Is trace a wind on leader?? Still confused.... :?


----------



## simonsrat (Feb 13, 2009)

I always thought the trace was the line between the swivel and the hook.

A leader is something joined to main line and then attached to the lure or fly. A wind on leader is long enough to get onto the reel .... so you have more strength at the end of the fight.

There are three ways you use leader .... heavy to protect your main line. Or thinner and/or a different material to aid in the presentation of the lure or fly.

Cheers,

steven


----------



## Barrabundy (Sep 29, 2008)

To me they mean the same thing but I'm a bit dumb too. Power point or gpo....same same. Entrance door front door??


----------



## keza (Mar 6, 2007)

Trace goes at the end of your leader. 
As said above usually a small length with hooks and sinker.


----------



## yankatthebay (Dec 14, 2007)

keza said:


> Trace goes at the end of your leader.
> As said above usually a small length with hooks and sinker.

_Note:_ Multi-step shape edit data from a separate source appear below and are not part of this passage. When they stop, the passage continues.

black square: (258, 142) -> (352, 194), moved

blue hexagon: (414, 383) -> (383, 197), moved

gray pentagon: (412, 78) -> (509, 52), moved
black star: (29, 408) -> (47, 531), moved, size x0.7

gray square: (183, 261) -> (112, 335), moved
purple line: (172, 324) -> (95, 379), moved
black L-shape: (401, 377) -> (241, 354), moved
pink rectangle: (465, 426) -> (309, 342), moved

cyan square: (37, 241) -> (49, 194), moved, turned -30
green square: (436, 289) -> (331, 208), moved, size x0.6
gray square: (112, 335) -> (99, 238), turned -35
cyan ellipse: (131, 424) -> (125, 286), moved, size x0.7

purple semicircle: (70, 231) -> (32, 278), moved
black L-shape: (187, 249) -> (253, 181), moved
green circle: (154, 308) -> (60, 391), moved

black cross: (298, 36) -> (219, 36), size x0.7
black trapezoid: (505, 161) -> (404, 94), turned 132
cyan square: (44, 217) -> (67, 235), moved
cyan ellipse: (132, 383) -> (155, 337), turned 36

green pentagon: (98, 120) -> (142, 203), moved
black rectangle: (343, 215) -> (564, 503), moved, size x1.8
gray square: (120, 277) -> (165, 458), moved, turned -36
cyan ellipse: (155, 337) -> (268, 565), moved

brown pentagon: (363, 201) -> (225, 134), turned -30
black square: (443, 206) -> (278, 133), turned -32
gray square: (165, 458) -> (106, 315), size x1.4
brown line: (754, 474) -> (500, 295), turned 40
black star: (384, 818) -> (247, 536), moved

I thought it was "tippet" which went at the end of the leader.
I normally see trace as being wire and quite short when compared to leader which is often much longer and normally monofilament.


----------



## keza (Mar 6, 2007)

yankatthebay said:


> keza said:
> 
> 
> > Trace goes at the end of your leader.
> ...


I'm talking old school, that is what I grew up with but maybe it has changed or was a local term (NZ).


----------



## Dodge (Oct 12, 2005)

I am of the Squidder and Barrabundy school of thought and happily intermix the names.


----------



## andybear (Jan 15, 2006)

If it holds, its trace, if it breaks and you lose the fish it was a leader, type NFG.

Seriously, I don't know, but I have always called the wire bit a trace, and the other stuff, a leader.

I leave this topic more confused than ever,

cheers all Andybear :shock: :shock:


----------



## Junglefisher (Jun 2, 2008)

To me.... Trace has always meant heavy line / wire that was quite short and designed to stop your line being bitten through / cut off on gill rakes.
Leader has always been longer and not necessarily heavier than your mainline.


----------